> [DATA SECTION]
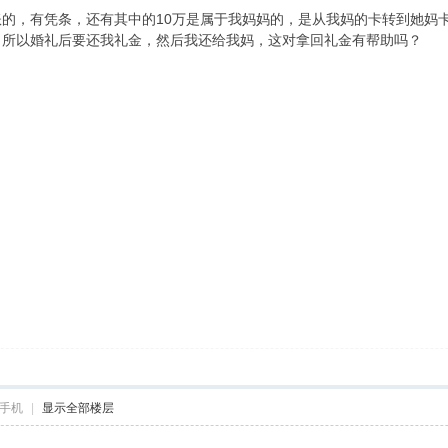
的，有凭条，还有其中的10万是属于我妈妈的，是从我妈的卡转到她妈
，所以婚礼后要还我礼金，然后我还给我妈，这对拿回礼金有帮助吗？
手机
|
显示全部楼层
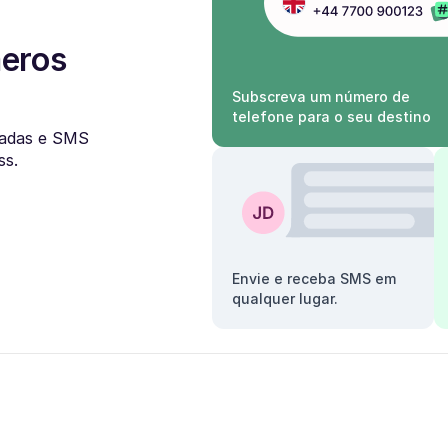
meros
Subscreva um número de
telefone para o seu destino
adas e SMS
ss.
Envie e receba SMS em
qualquer lugar.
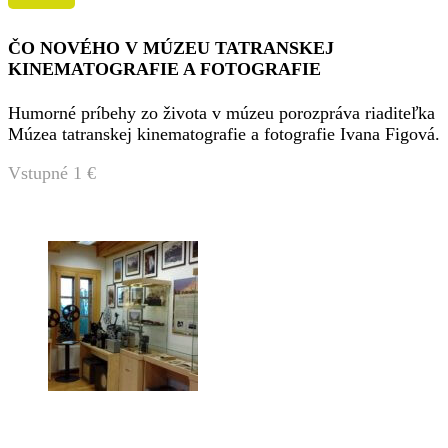
ČO NOVÉHO V MÚZEU TATRANSKEJ
KINEMATOGRAFIE A FOTOGRAFIE
Humorné príbehy zo života v múzeu porozpráva riaditeľka
Múzea tatranskej kinematografie a fotografie Ivana Figová.
Vstupné 1 €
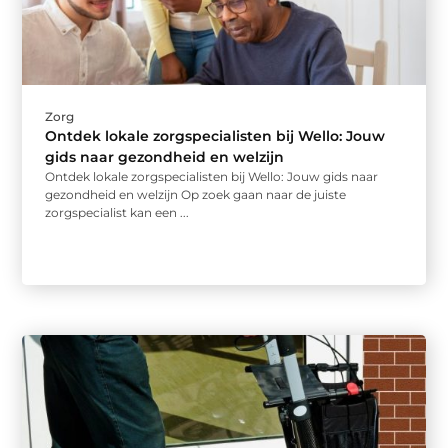
Zorg
Ontdek lokale zorgspecialisten bij Wello: Jouw
gids naar gezondheid en welzijn
Ontdek lokale zorgspecialisten bij Wello: Jouw gids naar
gezondheid en welzijn Op zoek gaan naar de juiste
zorgspecialist kan een ...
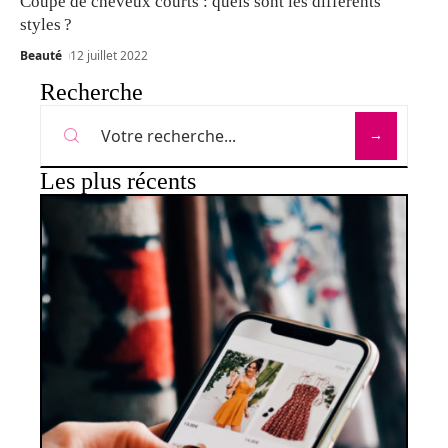
Coupe de cheveux courts : quels sont les différents
styles ?
Beauté
12 juillet 2022
Recherche
Les plus récents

> [TASK PROMPT] What lines in the entries contain "Jouw"? Report each one by copying it.

> [RESULT]
Ontdek lokale zorgspecialisten bij Wello: Jouw
Ontdek lokale zorgspecialisten bij Wello: Jouw gids naar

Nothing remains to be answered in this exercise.